While AT tools are enhancing the field of special education, the specific recommendations need to be tailored to the particular individual. An evaluation process can help determine which technologies, if any, will be the most appropriate and effective for the individual to meet the demands of specific tasks in specific contexts.2 Evaluations should be comprehensive in order to identify all of an individual’s skills, needs, and routines; however, often evaluations can be varied. For any given individual, an evaluation process could change each year with new counselors, teachers, and AT specialists.
AT tool kits help alleviate the inconsistencies in evaluations by presenting specialists and instructors with processes to screen individuals and determine needs. Tool kits include procedural guides, checklists, comparisons of technology, questions for consideration, software, purchase advice, etc. Tool kits also suggest accommodations for specific technologies, though further evaluations and considerations are often necessary. An evaluation that might complement the use of an AT tool kit is a keyboarding evaluation, which provides comprehensive evaluation of a user’s alternate input methods for typing and text entry.
Although AT tool kits aim to standardize the process of AT evaluation, there are many alternatives amongst the components. Tool kits may emphasize procedural aspects of evaluation and supply flow-charts for clarification or list assistive technologies by function in a checklist.

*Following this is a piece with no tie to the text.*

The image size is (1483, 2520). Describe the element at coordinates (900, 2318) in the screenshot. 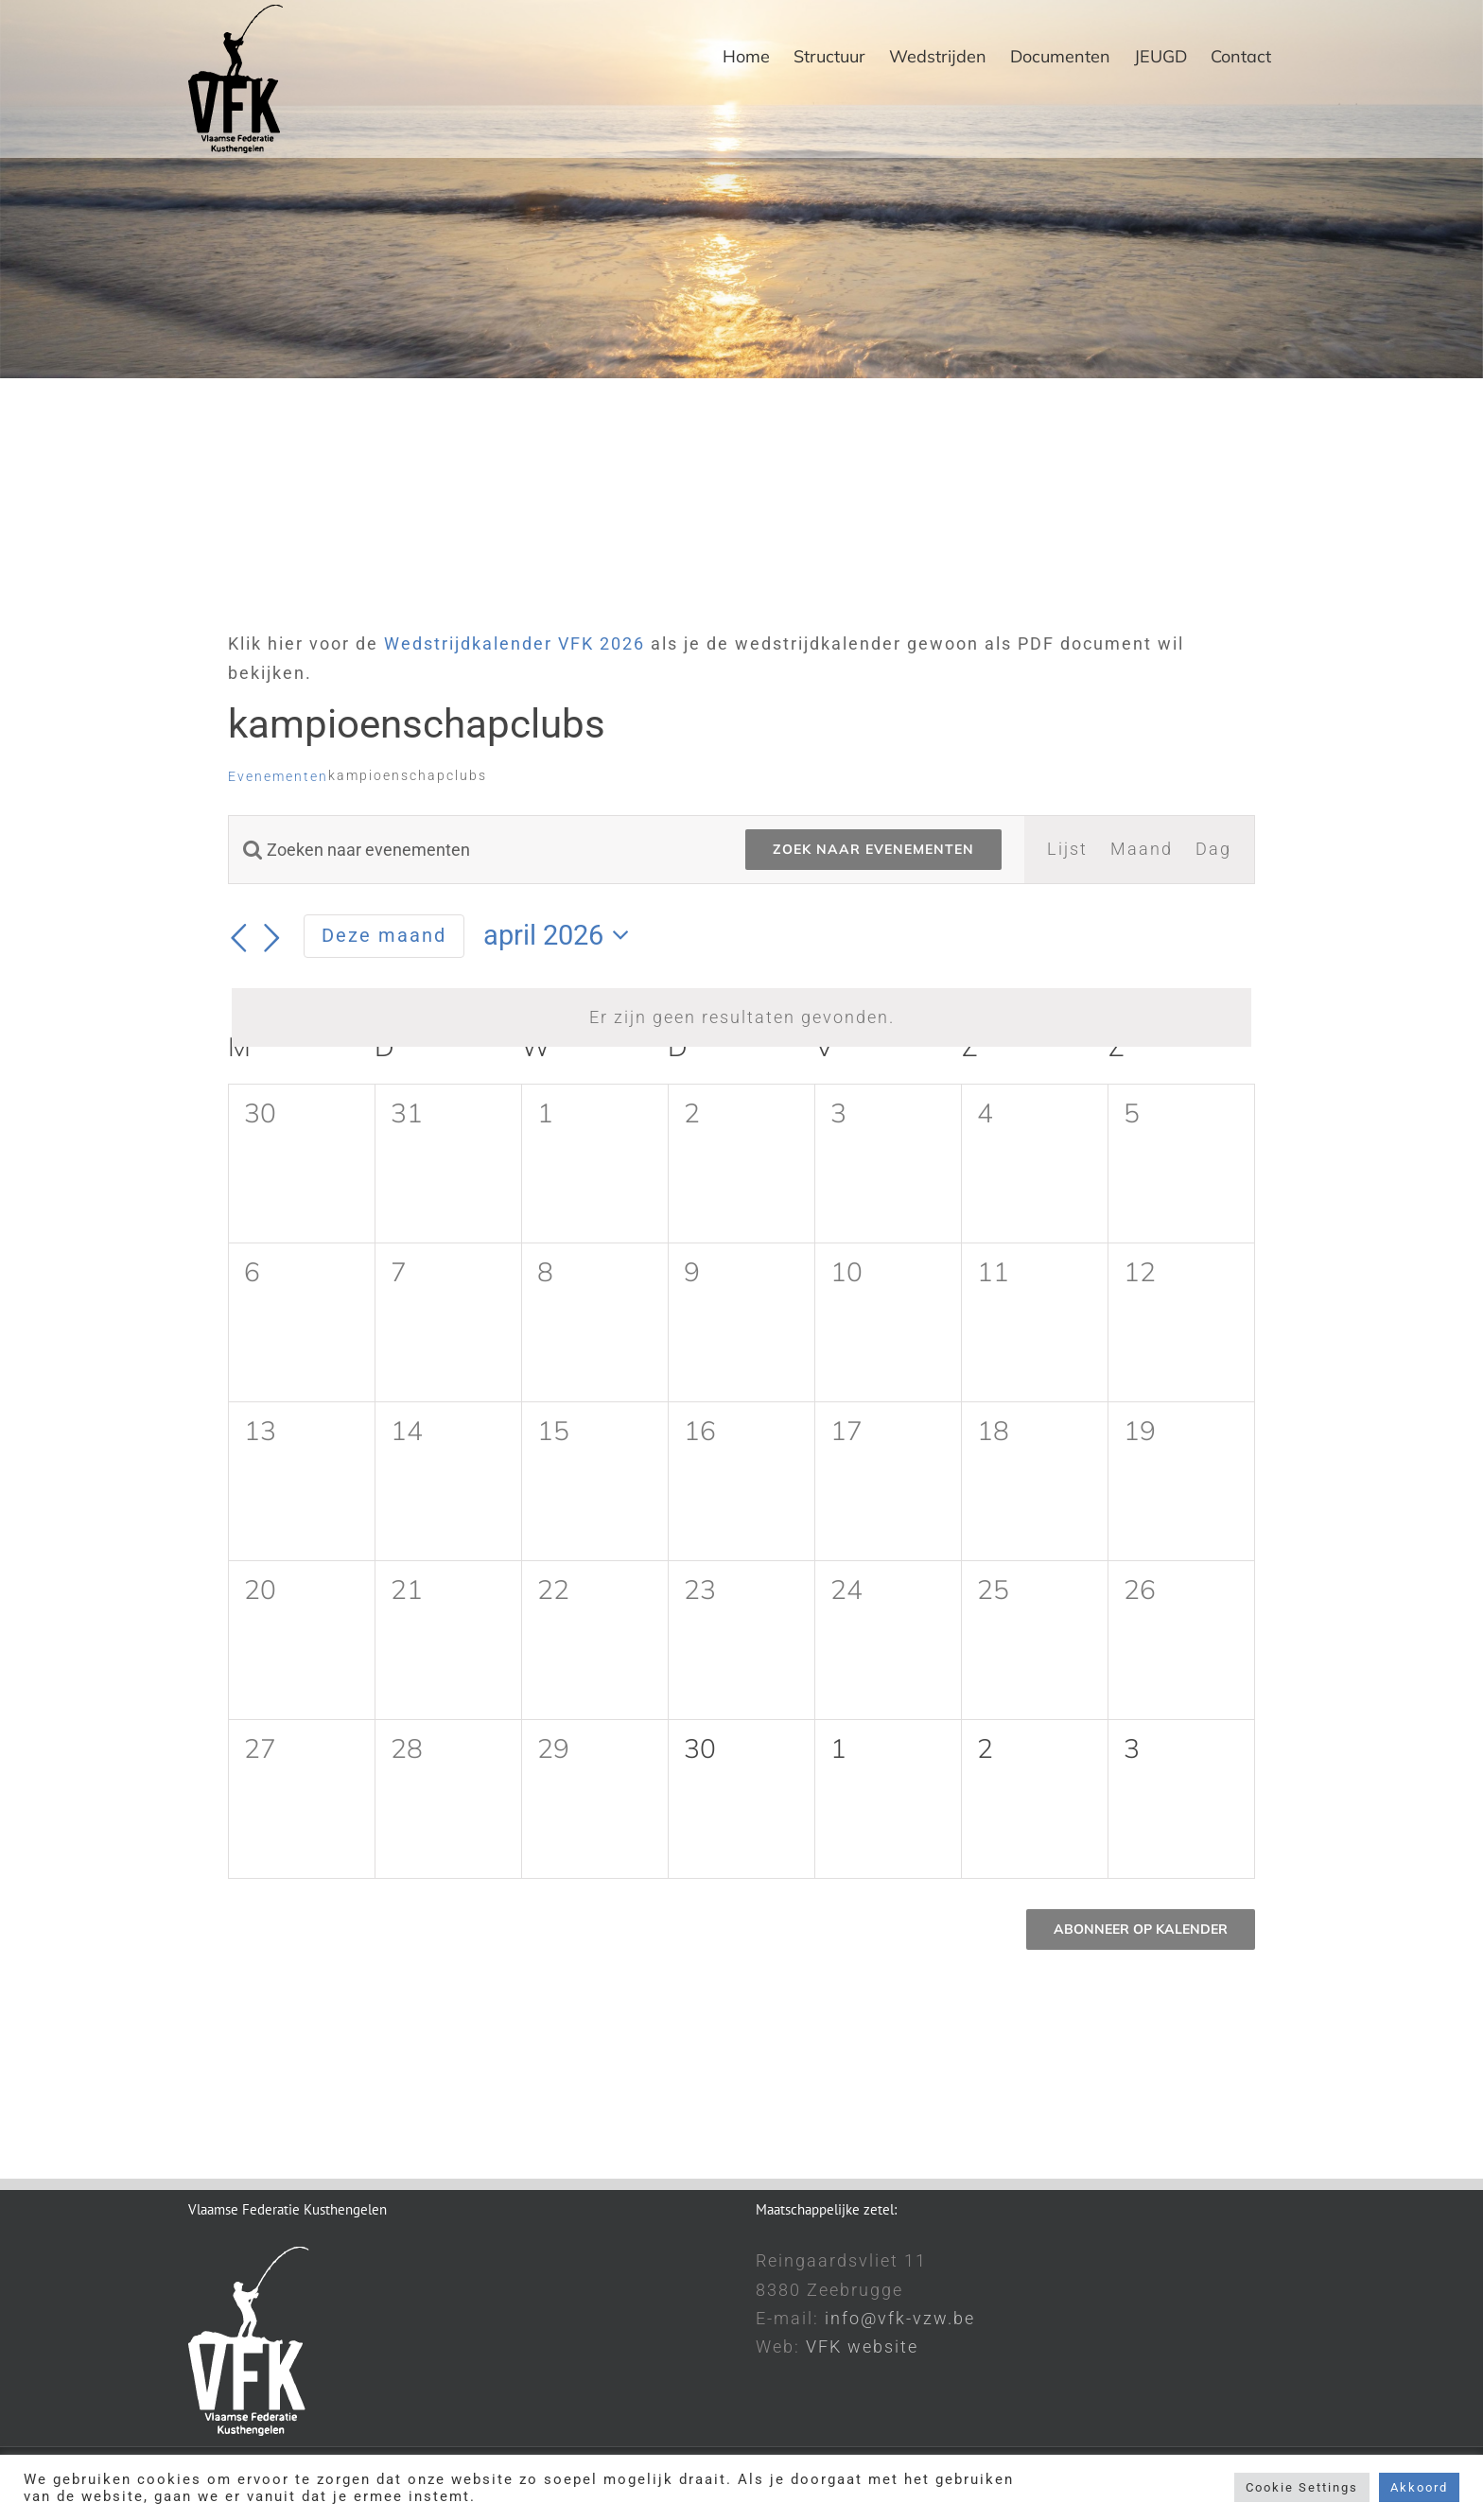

In the article, Models, Theories, and Frameworks: Contributions to Understanding Special Education Technology, 3 researcher Dave L. Edyburn investigates four models of assistive technology evaluations:
- The SETT Framework (Joy Zabala)
- Education Tech Points (Gayl Bowser and Penny Reed)
- Has Technology been Considered? (Antonette C. Chambers)

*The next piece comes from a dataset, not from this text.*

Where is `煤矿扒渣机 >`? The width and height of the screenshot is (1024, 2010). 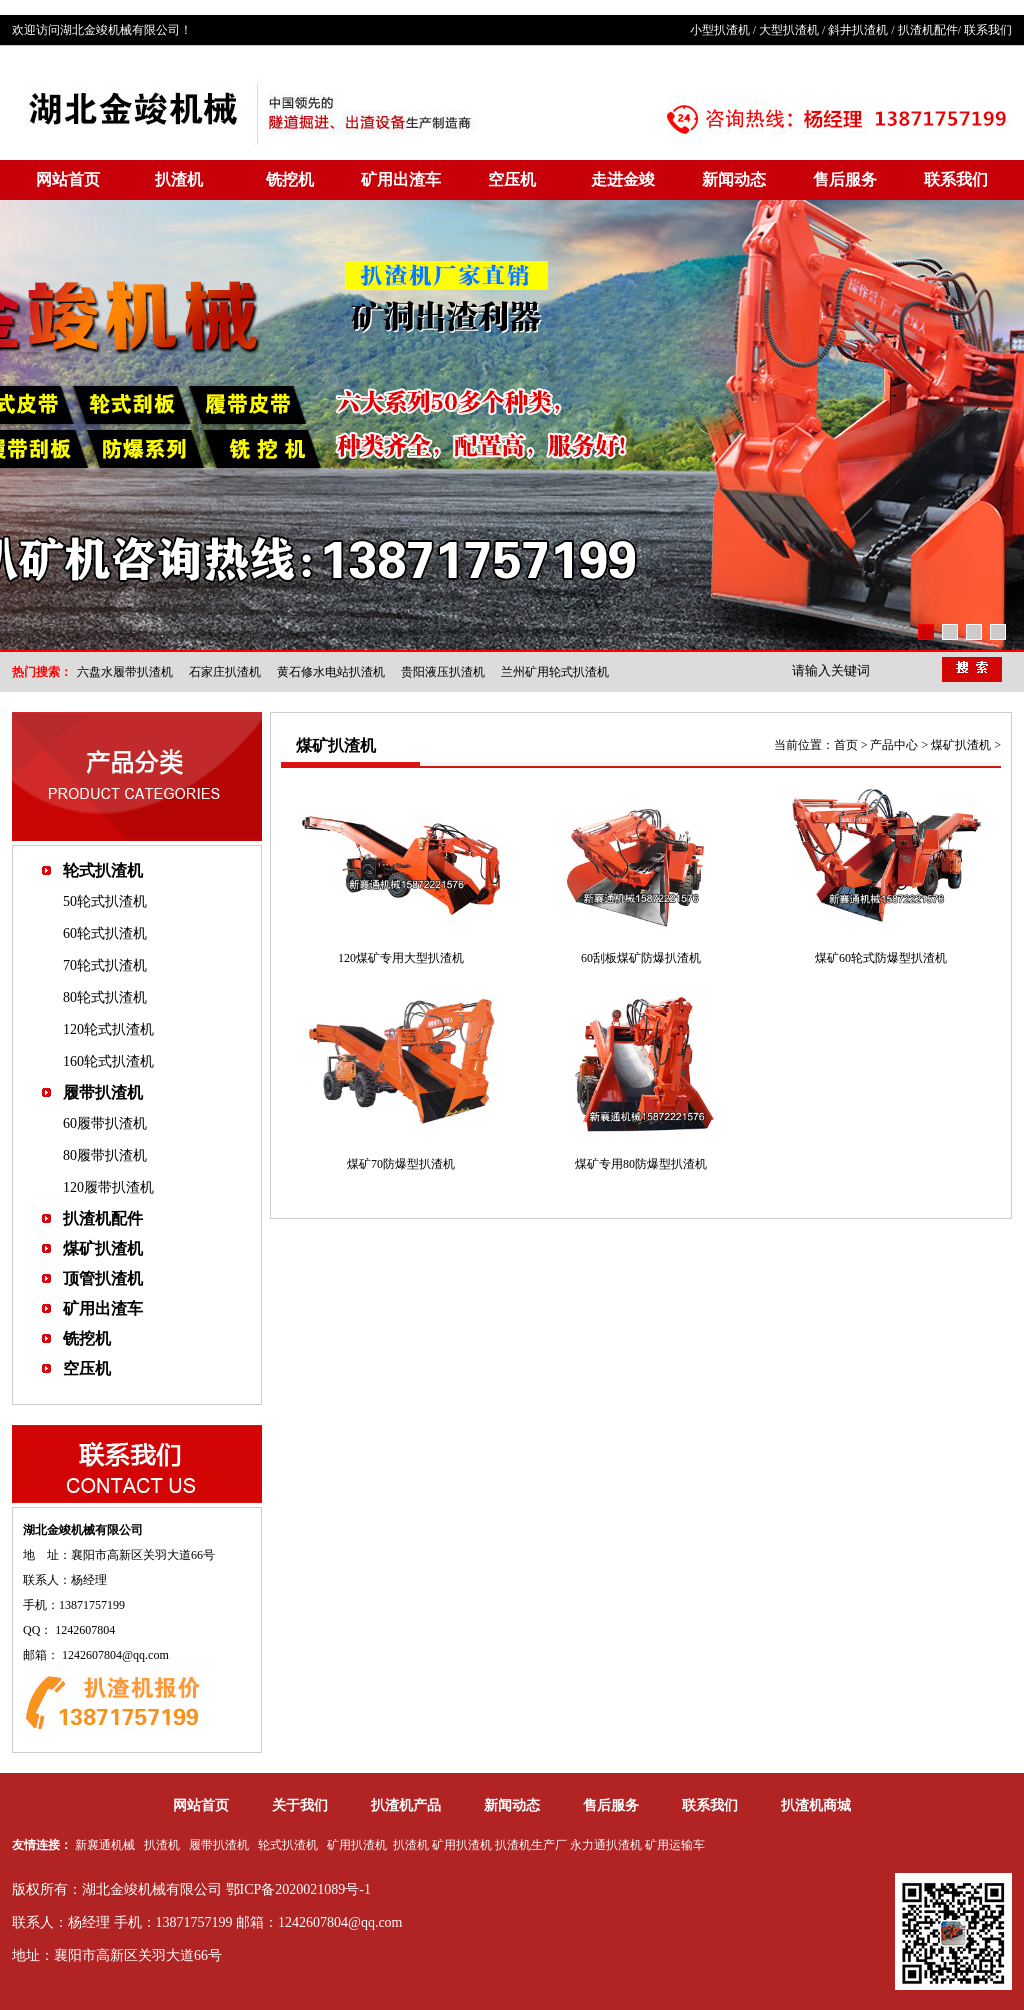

- The AT CoPlanner Model (Leonard P. Haines, Gladene Robertson, Robert Sanche, and colleagues)
Each of the four models though distinct in approach and format has had “significant impact on the design and delivery of assistive technology devices and services in schools.” 4
The SETT Framework model proposes four conceptual areas for consideration during an evaluation process: the student, the environment, the tasks, and the tools. The interdependency of the four areas is what should be of interest to the evaluation team: How does the environment affect the student? How is the task supported by the environment? Questions like these help to direct progressive and productive thinking about an individual’s potential relationship with assistive technology.

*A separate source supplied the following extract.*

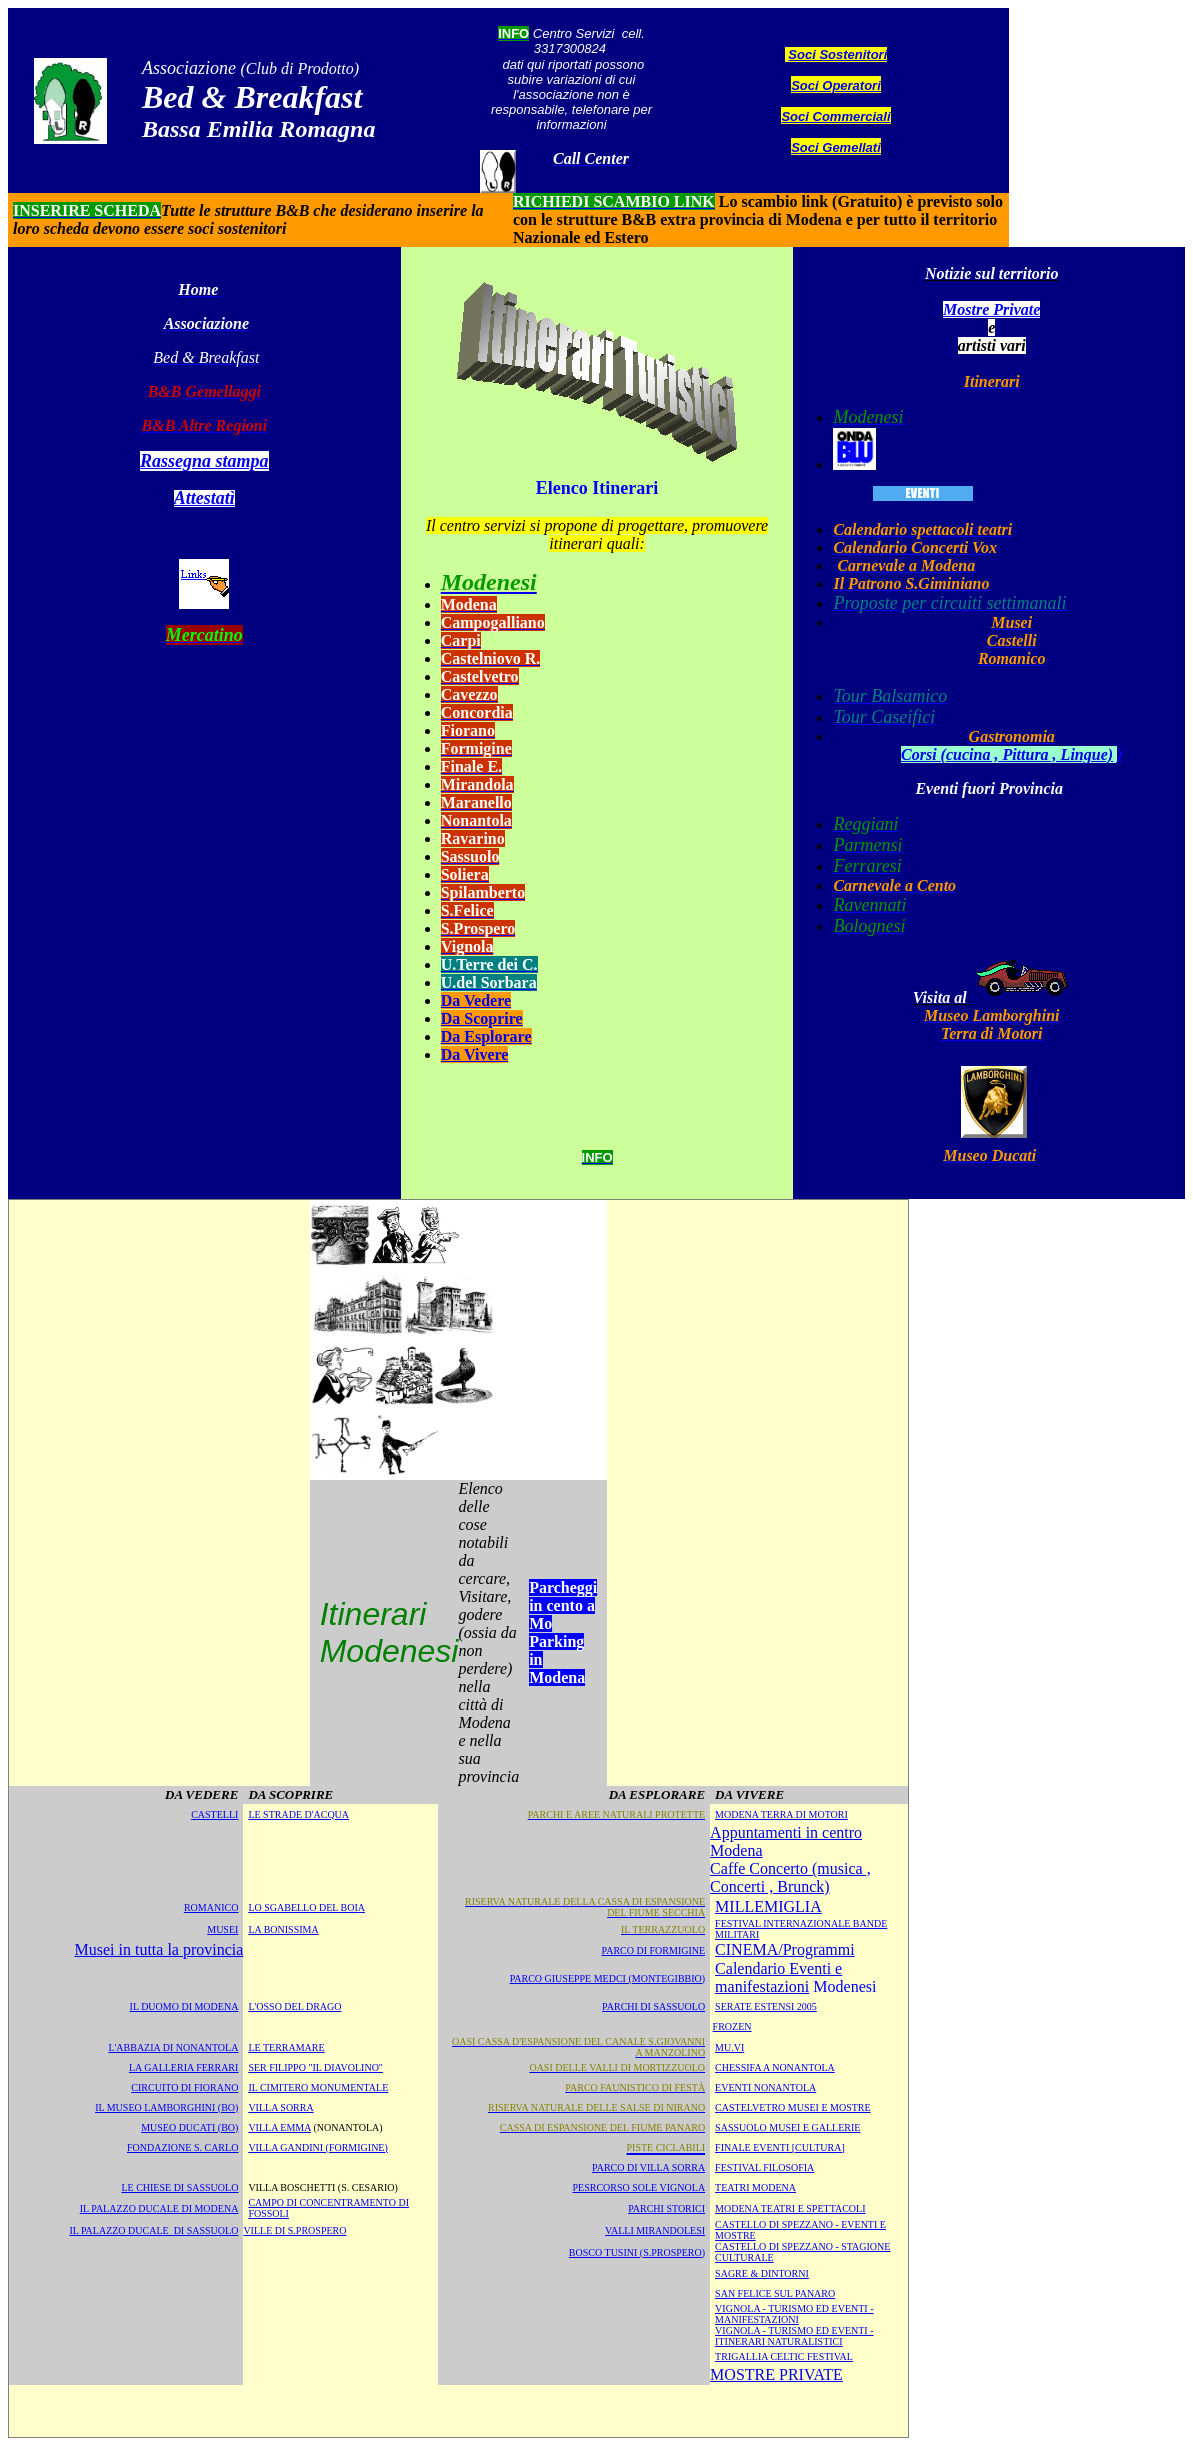 The height and width of the screenshot is (2446, 1193). I want to click on MOSTRE PRIVATE, so click(776, 2374).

Additionally, Edyburn examines pragmatic models outlining clear steps for successful communication, collaboration, and decision-making in the evaluation process. Systematic use of both conceptual and pragmatic frameworks provides schools, parents, and assistive technology specialists with opportunities for consistency and accountability in evaluations.4
Parents, teachers, and AT specialists implement AT evaluations with people of all ages (i.e., elementary school students through postsecondary adults). AT tool kits may differ in price and time required for completion, though the involvement of AT experts remains critical. Effective matches between individuals with disabilities and assistive technology require familiarity and proficiency with the features of technology tools. The field of special education technology is reliant not only upon technology innovation; it is reliant upon effective technology integration, which requires comprehensive and systematic evaluations—elements advanced and advocated in AT evaluation tool kits.